Task brief: Every entry is to be reproduced word for word, but the images are not.

++++ Task data ++++

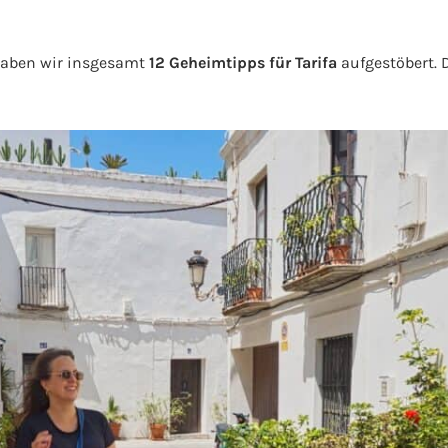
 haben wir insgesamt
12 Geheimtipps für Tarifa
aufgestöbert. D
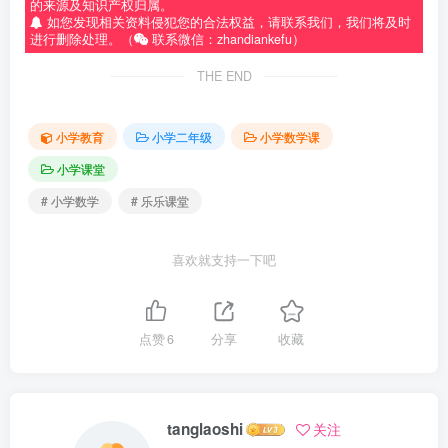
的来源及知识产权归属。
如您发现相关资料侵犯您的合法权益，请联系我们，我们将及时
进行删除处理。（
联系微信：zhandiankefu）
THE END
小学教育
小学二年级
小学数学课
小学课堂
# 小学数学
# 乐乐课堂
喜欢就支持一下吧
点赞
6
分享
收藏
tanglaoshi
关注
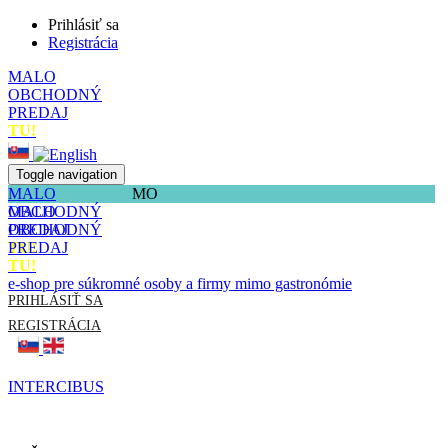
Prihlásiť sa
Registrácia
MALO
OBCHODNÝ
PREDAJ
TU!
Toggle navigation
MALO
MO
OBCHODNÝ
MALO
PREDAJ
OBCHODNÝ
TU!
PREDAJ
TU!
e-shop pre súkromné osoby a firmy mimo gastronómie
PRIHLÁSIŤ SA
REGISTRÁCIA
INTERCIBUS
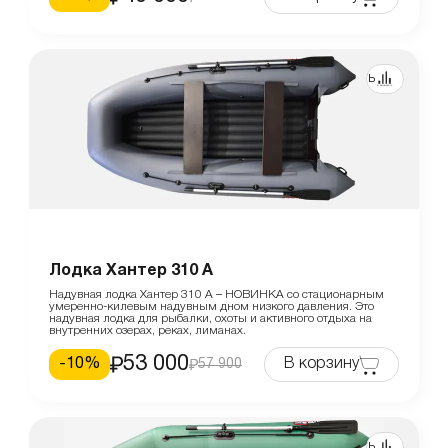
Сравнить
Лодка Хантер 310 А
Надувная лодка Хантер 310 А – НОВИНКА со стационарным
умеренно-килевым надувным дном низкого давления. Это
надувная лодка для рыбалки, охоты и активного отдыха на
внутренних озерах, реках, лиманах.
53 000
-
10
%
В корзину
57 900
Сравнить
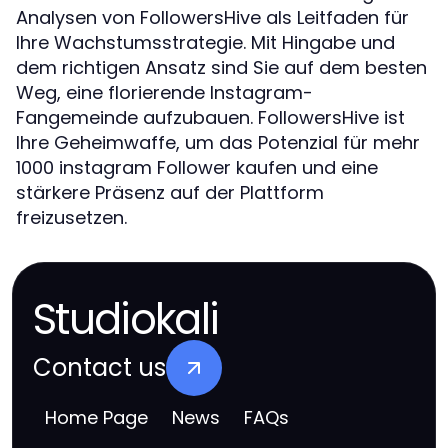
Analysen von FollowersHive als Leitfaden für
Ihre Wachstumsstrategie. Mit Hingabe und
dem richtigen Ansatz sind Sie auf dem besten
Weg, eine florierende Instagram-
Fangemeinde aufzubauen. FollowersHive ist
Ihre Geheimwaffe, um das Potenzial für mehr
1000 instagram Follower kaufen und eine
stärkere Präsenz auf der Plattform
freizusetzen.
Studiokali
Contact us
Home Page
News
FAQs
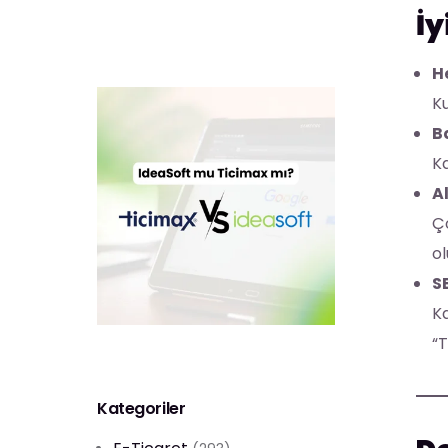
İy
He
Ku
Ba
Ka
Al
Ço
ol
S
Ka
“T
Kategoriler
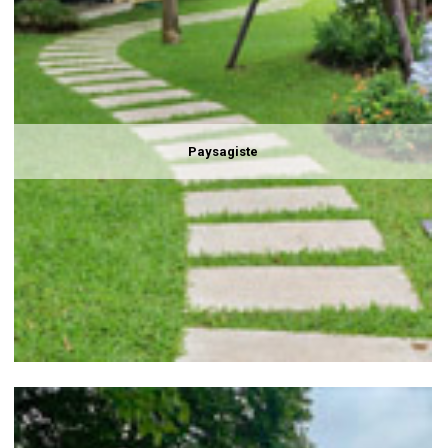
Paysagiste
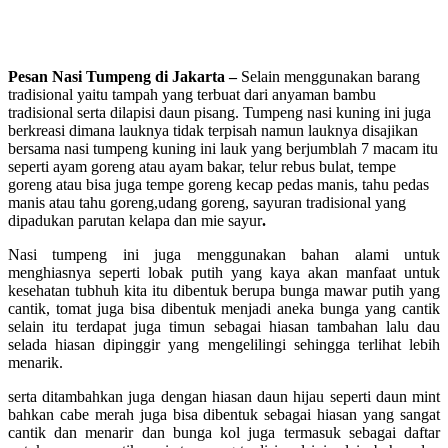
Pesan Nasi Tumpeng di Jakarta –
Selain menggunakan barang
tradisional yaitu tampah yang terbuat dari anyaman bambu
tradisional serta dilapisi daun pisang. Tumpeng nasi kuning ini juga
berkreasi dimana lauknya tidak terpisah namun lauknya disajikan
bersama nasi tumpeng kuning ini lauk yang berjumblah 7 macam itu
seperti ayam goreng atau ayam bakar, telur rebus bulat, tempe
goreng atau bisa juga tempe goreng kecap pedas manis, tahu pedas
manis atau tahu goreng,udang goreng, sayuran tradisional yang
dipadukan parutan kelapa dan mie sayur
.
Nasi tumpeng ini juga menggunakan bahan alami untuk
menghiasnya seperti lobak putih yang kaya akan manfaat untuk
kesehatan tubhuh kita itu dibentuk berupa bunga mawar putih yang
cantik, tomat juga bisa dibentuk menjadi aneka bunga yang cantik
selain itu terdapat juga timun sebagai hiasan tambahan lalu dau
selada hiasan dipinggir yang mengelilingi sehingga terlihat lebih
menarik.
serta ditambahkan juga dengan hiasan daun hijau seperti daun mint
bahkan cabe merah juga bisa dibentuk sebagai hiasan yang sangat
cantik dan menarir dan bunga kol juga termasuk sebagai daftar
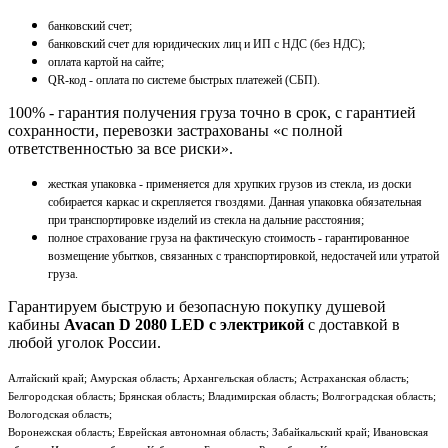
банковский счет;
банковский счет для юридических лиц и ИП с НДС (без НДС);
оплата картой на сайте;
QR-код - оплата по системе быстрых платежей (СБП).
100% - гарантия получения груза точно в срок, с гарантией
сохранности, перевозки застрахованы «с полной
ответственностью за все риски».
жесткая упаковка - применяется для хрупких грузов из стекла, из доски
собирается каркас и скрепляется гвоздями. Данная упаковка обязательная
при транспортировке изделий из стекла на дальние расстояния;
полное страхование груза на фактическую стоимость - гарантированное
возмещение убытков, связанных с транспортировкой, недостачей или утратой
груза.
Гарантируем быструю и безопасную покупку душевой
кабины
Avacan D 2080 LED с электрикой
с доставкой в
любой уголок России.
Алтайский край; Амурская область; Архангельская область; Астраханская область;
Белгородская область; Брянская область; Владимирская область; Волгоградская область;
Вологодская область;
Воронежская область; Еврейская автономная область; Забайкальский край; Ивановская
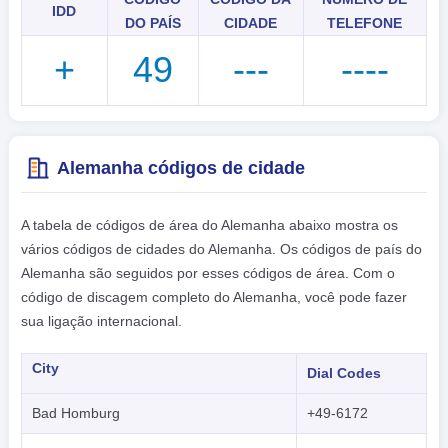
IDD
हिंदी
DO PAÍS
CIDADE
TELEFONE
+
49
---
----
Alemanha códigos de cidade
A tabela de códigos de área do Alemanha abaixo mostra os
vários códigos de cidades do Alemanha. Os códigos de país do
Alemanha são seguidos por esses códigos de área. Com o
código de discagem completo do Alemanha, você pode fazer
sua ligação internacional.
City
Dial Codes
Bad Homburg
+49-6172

++++

Your solution:
 haben wir insgesamt
12 Geheimtipps für Tarifa
aufgestöbert. D
的来源及知识产权归属。
如您发现相关资料侵犯您的合法权益，请联系我们，我们将及时
进行删除处理。（
联系微信：zhandiankefu）
THE END
小学教育
小学二年级
小学数学课
小学课堂
# 小学数学
# 乐乐课堂
喜欢就支持一下吧
点赞
6
分享
收藏
tanglaoshi
关注
Prihlásiť sa
Registrácia
MALO
OBCHODNÝ
PREDAJ
TU!
Toggle navigation
MALO
MO
OBCHODNÝ
MALO
PREDAJ
OBCHODNÝ
TU!
PREDAJ
TU!
e-shop pre súkromné osoby a firmy mimo gastronómie
PRIHLÁSIŤ SA
REGISTRÁCIA
INTERCIBUS
Сравнить
Лодка Хантер 310 А
Надувная лодка Хантер 310 А – НОВИНКА со стационарным
умеренно-килевым надувным дном низкого давления. Это
надувная лодка для рыбалки, охоты и активного отдыха на
внутренних озерах, реках, лиманах.
53 000
-
10
%
В корзину
57 900
Сравнить
Analysen von FollowersHive als Leitfaden für
Ihre Wachstumsstrategie. Mit Hingabe und
dem richtigen Ansatz sind Sie auf dem besten
Weg, eine florierende Instagram-
Fangemeinde aufzubauen. FollowersHive ist
Ihre Geheimwaffe, um das Potenzial für mehr
1000 instagram Follower kaufen und eine
stärkere Präsenz auf der Plattform
freizusetzen.
Studiokali
Contact us
Home Page
News
FAQs
İy
He
Ku
Ba
Ka
Al
Ço
ol
S
Ka
“T
Kategoriler
Paysagiste
Pesan Nasi Tumpeng di Jakarta –
Selain menggunakan barang
tradisional yaitu tampah yang terbuat dari anyaman bambu
tradisional serta dilapisi daun pisang. Tumpeng nasi kuning ini juga
berkreasi dimana lauknya tidak terpisah namun lauknya disajikan
bersama nasi tumpeng kuning ini lauk yang berjumblah 7 macam itu
seperti ayam goreng atau ayam bakar, telur rebus bulat, tempe
goreng atau bisa juga tempe goreng kecap pedas manis, tahu pedas
manis atau tahu goreng,udang goreng, sayuran tradisional yang
dipadukan parutan kelapa dan mie sayur
.
Nasi tumpeng ini juga menggunakan bahan alami untuk
menghiasnya seperti lobak putih yang kaya akan manfaat untuk
kesehatan tubhuh kita itu dibentuk berupa bunga mawar putih yang
cantik, tomat juga bisa dibentuk menjadi aneka bunga yang cantik
selain itu terdapat juga timun sebagai hiasan tambahan lalu dau
selada hiasan dipinggir yang mengelilingi sehingga terlihat lebih
menarik.
serta ditambahkan juga dengan hiasan daun hijau seperti daun mint
bahkan cabe merah juga bisa dibentuk sebagai hiasan yang sangat
cantik dan menarir dan bunga kol juga termasuk sebagai daftar
банковский счет;
банковский счет для юридических лиц и ИП с НДС (без НДС);
оплата картой на сайте;
QR-код - оплата по системе быстрых платежей (СБП).
100% - гарантия получения груза точно в срок, с гарантией
сохранности, перевозки застрахованы «с полной
ответственностью за все риски».
жесткая упаковка - применяется для хрупких грузов из стекла, из доски
собирается каркас и скрепляется гвоздями. Данная упаковка обязательная
при транспортировке изделий из стекла на дальние расстояния;
полное страхование груза на фактическую стоимость - гарантированное
возмещение убытков, связанных с транспортировкой, недостачей или утратой
груза.
Гарантируем быструю и безопасную покупку душевой
кабины
Avacan D 2080 LED с электрикой
с доставкой в
любой уголок России.
Алтайский край; Амурская область; Архангельская область; Астраханская область;
Белгородская область; Брянская область; Владимирская область; Волгоградская область;
Вологодская область;
Воронежская область; Еврейская автономная область; Забайкальский край; Ивановская
IDD
हिंदी
DO PAÍS
CIDADE
TELEFONE
+
49
---
----
Alemanha códigos de cidade
A tabela de códigos de área do Alemanha abaixo mostra os
vários códigos de cidades do Alemanha. Os códigos de país do
Alemanha são seguidos por esses códigos de área. Com o
código de discagem completo do Alemanha, você pode fazer
sua ligação internacional.
City
Dial Codes
Bad Homburg
+49-6172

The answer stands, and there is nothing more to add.